▶ _EXERCISE OBJECTIVE_: From the entries below, please output exactly the lines starting at the one containing "Initial Application" and ending at the one containing "Demographic page) and", both included.

▶ _GIVEN RECORDS_:
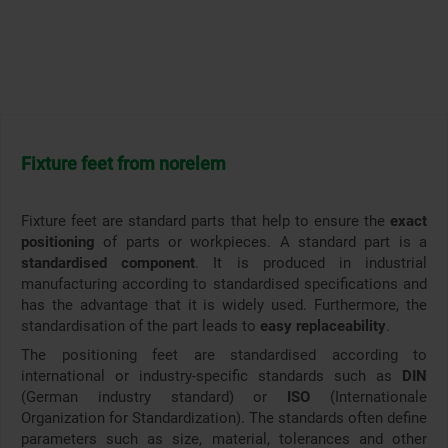
Fixture feet from norelem
Fixture feet are standard parts that help to ensure the
exact
positioning
of parts or workpieces. A standard part is a
standardised component
. It is produced in industrial
manufacturing according to standardised specifications and
has the advantage that it is widely used. Furthermore, the
standardisation of the part leads to
easy replaceability
.
The positioning feet are standardised according to
international or industry-specific standards such as
DIN
(German industry standard) or
ISO
(Internationale
Organization for Standardization). The standards often define
parameters such as size, material, tolerances and other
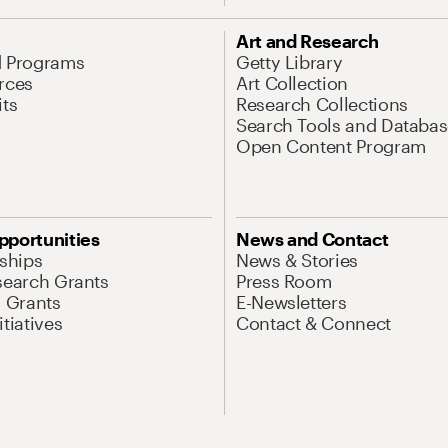
Art and Research
d Programs
Getty Library
rces
Art Collection
its
Research Collections
Search Tools and Databas
Open Content Program
pportunities
News and Contact
nships
News & Stories
search Grants
Press Room
l Grants
E-Newsletters
tiatives
Contact & Connect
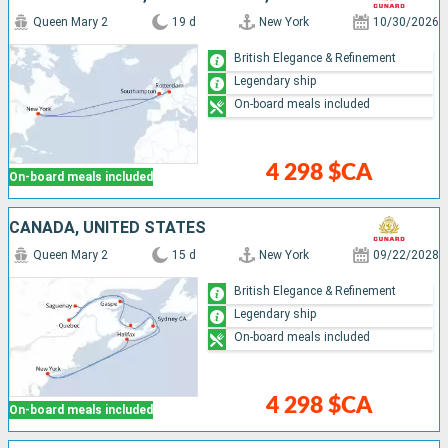
Queen Mary 2
19 d
New York
10/30/2026
British Elegance & Refinement
Legendary ship
On-board meals included
4 298 $CA
On-board meals included
CANADA, UNITED STATES
Queen Mary 2
15 d
New York
09/22/2028
British Elegance & Refinement
Legendary ship
On-board meals included
4 298 $CA
On-board meals included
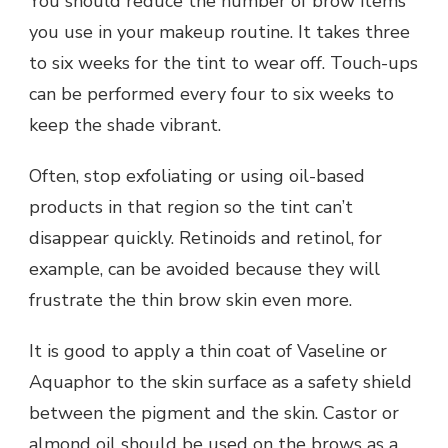
You should reduce the number of brow items
you use in your makeup routine. It takes three
to six weeks for the tint to wear off. Touch-ups
can be performed every four to six weeks to
keep the shade vibrant.
Often, stop exfoliating or using oil-based
products in that region so the tint can’t
disappear quickly. Retinoids and retinol, for
example, can be avoided because they will
frustrate the thin brow skin even more.
It is good to apply a thin coat of Vaseline or
Aquaphor to the skin surface as a safety shield
between the pigment and the skin. Castor or
almond oil should be used on the brows as a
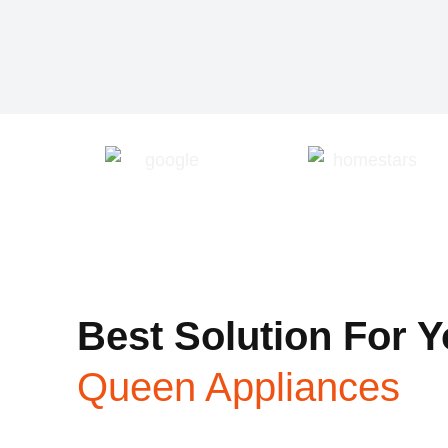
Best Solution For Y
Queen Appliances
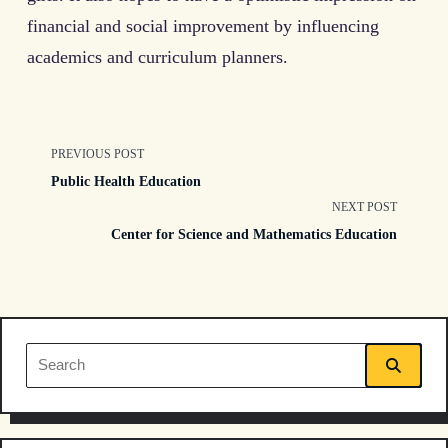
financial and social improvement by influencing
academics and curriculum planners.
<span
PREVIOUS POST
Public Health Education
class="nav-
NEXT POST
Center for Science and Mathematics Education
subtitle
screen-
reader-
Search
text">Page</span>
for:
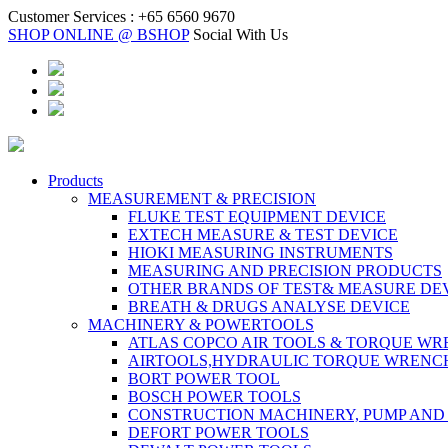
Customer Services :
+65 6560 9670
SHOP ONLINE @ BSHOP
Social With Us
Products
MEASUREMENT & PRECISION
FLUKE TEST EQUIPMENT DEVICE
EXTECH MEASURE & TEST DEVICE
HIOKI MEASURING INSTRUMENTS
MEASURING AND PRECISION PRODUCTS
OTHER BRANDS OF TEST& MEASURE DE
BREATH & DRUGS ANALYSE DEVICE
MACHINERY & POWERTOOLS
ATLAS COPCO AIR TOOLS & TORQUE W
AIRTOOLS,HYDRAULIC TORQUE WRENC
BORT POWER TOOL
BOSCH POWER TOOLS
CONSTRUCTION MACHINERY, PUMP AND
DEFORT POWER TOOLS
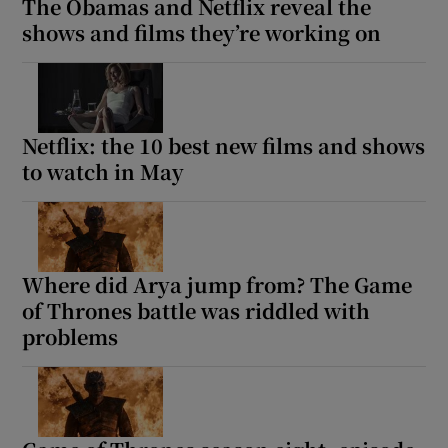
The Obamas and Netflix reveal the
shows and films they’re working on
Netflix: the 10 best new films and shows
to watch in May
Where did Arya jump from? The Game
of Thrones battle was riddled with
problems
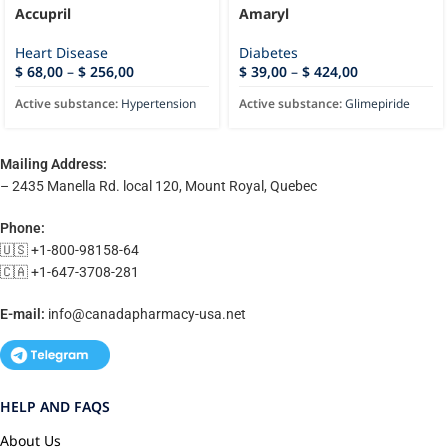
Accupril
Amaryl
Heart Disease
Diabetes
$
68,00
–
$
256,00
$
39,00
–
$
424,00
Active substance:
Hypertension
Active substance:
Glimepiride
Mailing Address:
– 2435 Manella Rd. local 120, Mount Royal, Quebec
Phone:
🇺🇸 +1-800-98158-64
🇨🇦 +1-647-3708-281
E-mail:
info@canadapharmacy-usa.net
HELP AND FAQS
About Us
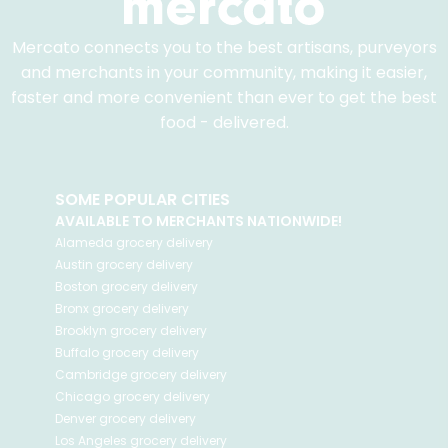
Mercato connects you to the best artisans, purveyors
and merchants in your community, making it easier,
faster and more convenient than ever to get the best
food - delivered.
SOME POPULAR CITIES
AVAILABLE TO MERCHANTS NATIONWIDE!
Alameda
grocery delivery
Austin
grocery delivery
Boston
grocery delivery
Bronx
grocery delivery
Brooklyn
grocery delivery
Buffalo
grocery delivery
Cambridge
grocery delivery
Chicago
grocery delivery
Denver
grocery delivery
Los Angeles
grocery delivery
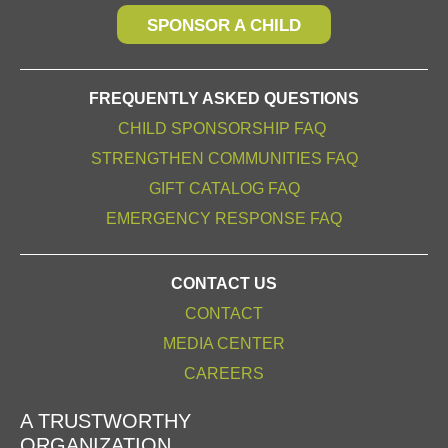
SPONSOR A CHILD
FREQUENTLY ASKED QUESTIONS
CHILD SPONSORSHIP FAQ
STRENGTHEN COMMUNITIES FAQ
GIFT CATALOG FAQ
EMERGENCY RESPONSE FAQ
CONTACT US
CONTACT
MEDIA CENTER
CAREERS
A TRUSTWORTHY
ORGANIZATION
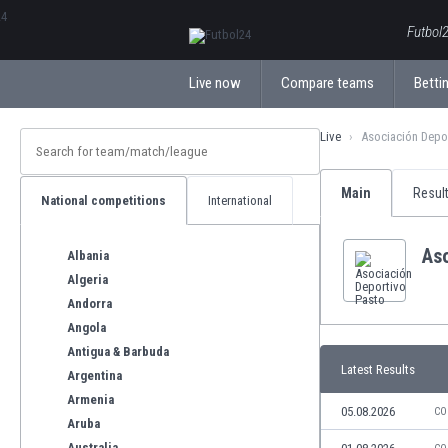
ΕλληνικάБългарски
Futbol2
Live now
Compare teams
Bettin
Live
Asociación Depo
Main
Resul
National competitions
International
As
Albania
Algeria
Andorra
Angola
Antigua & Barbuda
Latest Results
Argentina
Armenia
05.08.2026
CO
Aruba
Australia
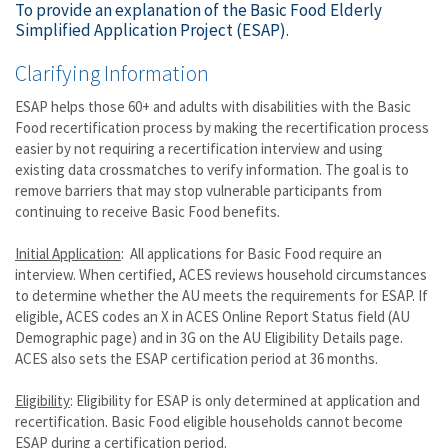
To provide an explanation of the Basic Food Elderly
Simplified Application Project (ESAP).
Clarifying Information
ESAP helps those 60+ and adults with disabilities with the Basic
Food recertification process by making the recertification process
easier by not requiring a recertification interview and using
existing data crossmatches to verify information. The goal is to
remove barriers that may stop vulnerable participants from
continuing to receive Basic Food benefits.
Initial Application
: All applications for Basic Food require an
interview. When certified, ACES reviews household circumstances
to determine whether the AU meets the requirements for ESAP. If
eligible, ACES codes an X in ACES Online Report Status field (AU
Demographic page) and in 3G on the AU Eligibility Details page.
ACES also sets the ESAP certification period at 36 months.
Eligibility
: Eligibility for ESAP is only determined at application and
recertification. Basic Food eligible households cannot become
ESAP during a certification period.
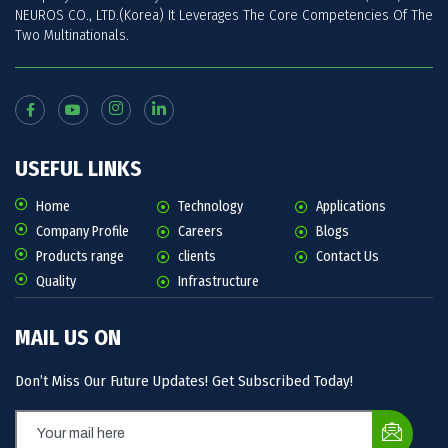
NEUROS CO., LTD.(Korea) It Leverages The Core Competencies Of The
Two Multinationals.
USEFUL LINKS
Home
Technology
Applications
Company Profile
Careers
Blogs
Products range
clients
Contact Us
Quality
Infrastructure
MAIL US ON
Don’t Miss Our Future Updates! Get Subscribed Today!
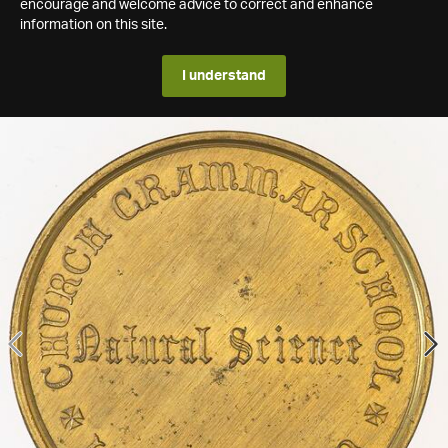
encourage and welcome advice to correct and enhance
information on this site.
I understand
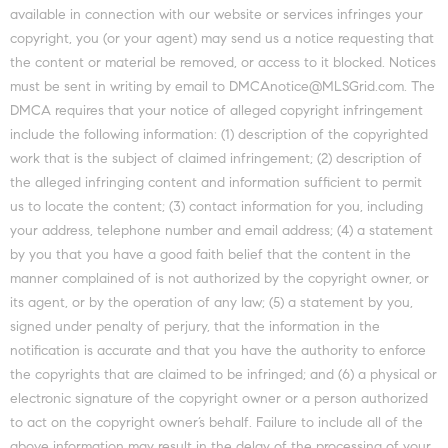
available in connection with our website or services infringes your
copyright, you (or your agent) may send us a notice requesting that
the content or material be removed, or access to it blocked. Notices
must be sent in writing by email to DMCAnotice@MLSGrid.com. The
DMCA requires that your notice of alleged copyright infringement
include the following information: (1) description of the copyrighted
work that is the subject of claimed infringement; (2) description of
the alleged infringing content and information sufficient to permit
us to locate the content; (3) contact information for you, including
your address, telephone number and email address; (4) a statement
by you that you have a good faith belief that the content in the
manner complained of is not authorized by the copyright owner, or
its agent, or by the operation of any law; (5) a statement by you,
signed under penalty of perjury, that the information in the
notification is accurate and that you have the authority to enforce
the copyrights that are claimed to be infringed; and (6) a physical or
electronic signature of the copyright owner or a person authorized
to act on the copyright owner’s behalf. Failure to include all of the
above information may result in the delay of the processing of your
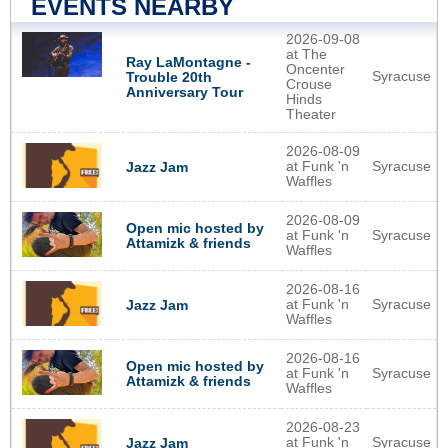
EVENTS NEARBY
2026-09-08
at The
Ray LaMontagne -
Oncenter
Syracuse
Trouble 20th
Crouse
Anniversary Tour
Hinds
Theater
2026-08-09
at Funk 'n
Syracuse
Jazz Jam
Waffles
2026-08-09
Open mic hosted by
at Funk 'n
Syracuse
Attamizk & friends
Waffles
2026-08-16
at Funk 'n
Syracuse
Jazz Jam
Waffles
2026-08-16
Open mic hosted by
at Funk 'n
Syracuse
Attamizk & friends
Waffles
2026-08-23
at Funk 'n
Syracuse
Jazz Jam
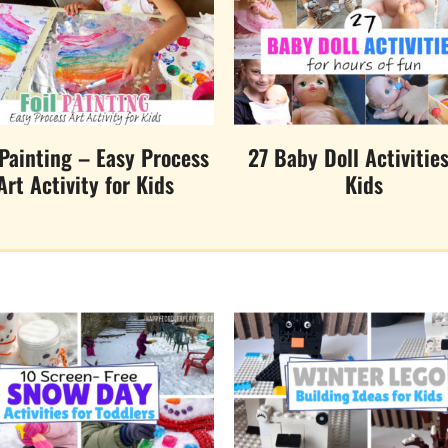
 Painting – Easy Process
27 Baby Doll Activities
Art Activity for Kids
Kids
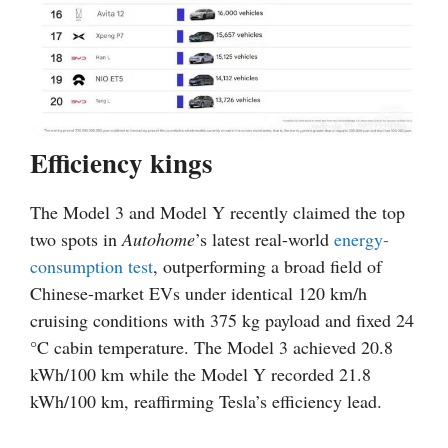
Efficiency kings
The Model 3 and Model Y recently claimed the top
two spots in
Autohome
’s latest real-world
energy-
consumption test
, outperforming a broad field of
Chinese-market EVs under identical 120 km/h
cruising conditions with 375 kg payload and fixed 24
°C cabin temperature. The Model 3 achieved 20.8
kWh/100 km while the Model Y recorded 21.8
kWh/100 km, reaffirming Tesla’s efficiency lead.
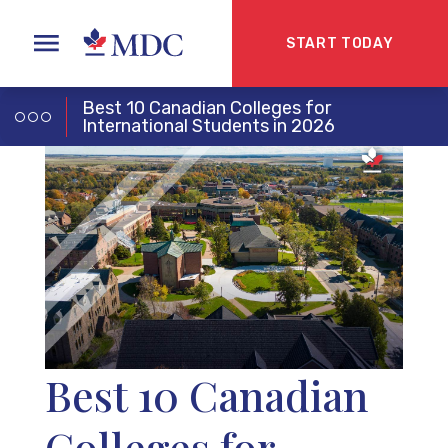
START TODAY
Best 10 Canadian Colleges for
International Students in 2026
Best 10 Canadian
Colleges for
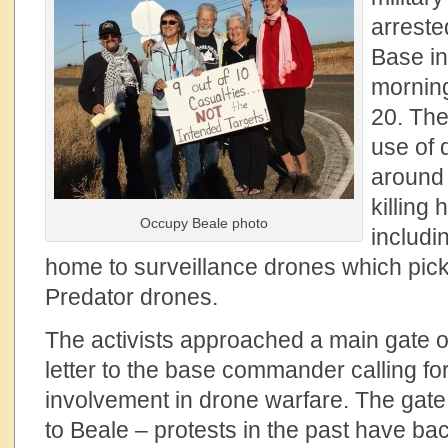
arreste
Base in
morning
20. The
use of 
around 
killing 
Occupy Beale photo
includi
home to surveillance drones which pick 
Predator drones.
The activists approached a main gate of
letter to the base commander calling fo
involvement in drone warfare. The gate 
to Beale – protests in the past have b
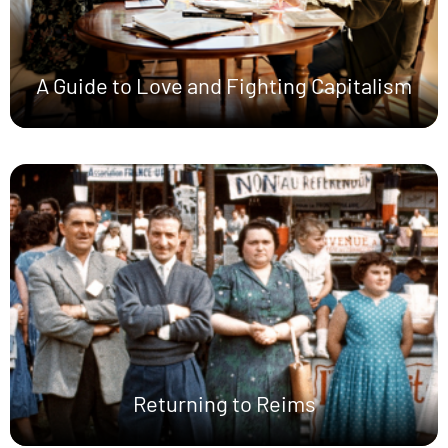
A Guide to Love and Fighting Capitalism
Returning to Reims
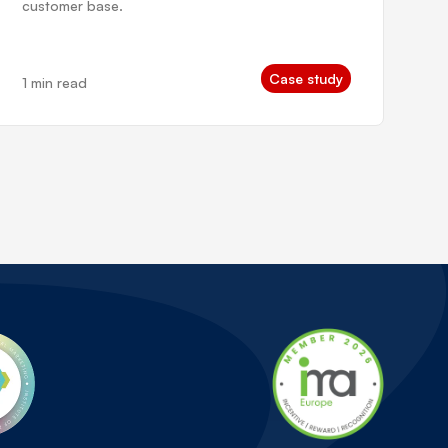
customer base.
Case study
1 min read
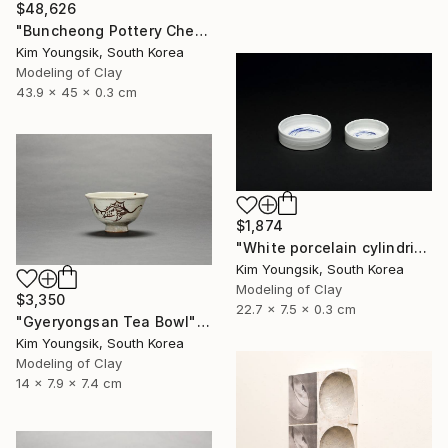
$48,626
"Buncheong Pottery Cheolhwao Literature" Sculpture
Kim Youngsik, South Korea
Modeling of Clay
43.9 x 45 x 0.3 cm
$1,874
"White porcelain cylindrical cupware" Sculpture
Kim Youngsik, South Korea
Modeling of Clay
$3,350
22.7 x 7.5 x 0.3 cm
"Gyeryongsan Tea Bowl" Sculpture
Kim Youngsik, South Korea
Modeling of Clay
14 x 7.9 x 7.4 cm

▶ _ANSWER SPACE_:
Initial Application
: All applications for Basic Food require an
interview. When certified, ACES reviews household circumstances
to determine whether the AU meets the requirements for ESAP. If
eligible, ACES codes an X in ACES Online Report Status field (AU
Demographic page) and in 3G on the AU Eligibility Details page.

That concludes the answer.